| Supplied records |
---+---

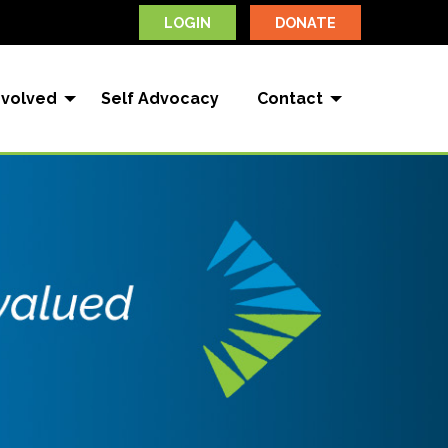
LOGIN
DONATE
nvolved
Self Advocacy
Contact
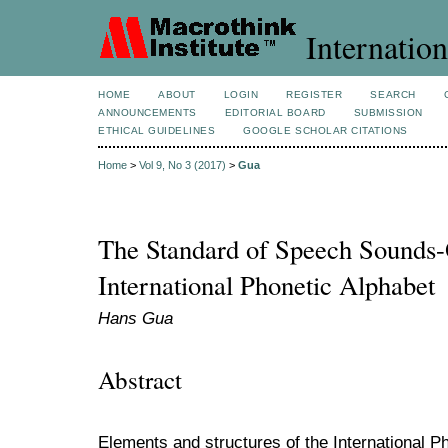
Internation
HOME
ABOUT
LOGIN
REGISTER
SEARCH
ANNOUNCEMENTS
EDITORIAL BOARD
SUBMISSION
ETHICAL GUIDELINES
GOOGLE SCHOLAR CITATIONS
Home
>
Vol 9, No 3 (2017)
>
Gua
The Standard of Speech Sounds-
International Phonetic Alphabet
Hans Gua
Abstract
Elements and structures of the International P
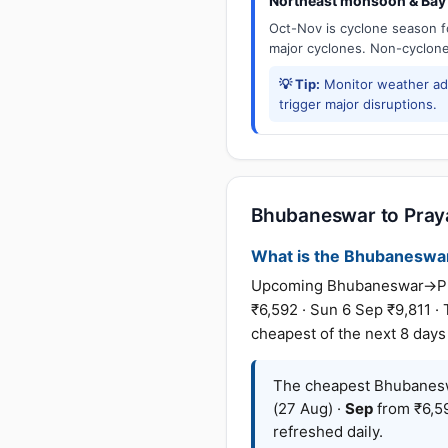
Northeast monsoon & Bay 
Oct-Nov is cyclone season f
major cyclones. Non-cyclone 
💡 Tip:
Monitor weather adv
trigger major disruptions.
Bhubaneswar to Prayag
What is the Bhubaneswar t
Upcoming Bhubaneswar→Praya
₹6,592 · Sun 6 Sep ₹9,811 ·
cheapest of the next 8 days
The cheapest Bhubaneswa
(27 Aug) ·
Sep
from ₹6,59
refreshed daily.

---+---

| Instructions to follow |
What is needed is an exact copy of the records above, with no pictures in it.

| Written solution |
LOGIN
DONATE
nvolved
Self Advocacy
Contact
Internation
HOME
ABOUT
LOGIN
REGISTER
SEARCH
ANNOUNCEMENTS
EDITORIAL BOARD
SUBMISSION
ETHICAL GUIDELINES
GOOGLE SCHOLAR CITATIONS
Home
>
Vol 9, No 3 (2017)
>
Gua
The Standard of Speech Sounds-
International Phonetic Alphabet
Hans Gua
Abstract
Elements and structures of the International P
Northeast monsoon & Bay 
Oct-Nov is cyclone season f
major cyclones. Non-cyclone 
💡 Tip:
Monitor weather adv
trigger major disruptions.
Bhubaneswar to Prayag
What is the Bhubaneswar t
Upcoming Bhubaneswar→Praya
₹6,592 · Sun 6 Sep ₹9,811 ·
cheapest of the next 8 days
The cheapest Bhubaneswa
(27 Aug) ·
Sep
from ₹6,59
refreshed daily.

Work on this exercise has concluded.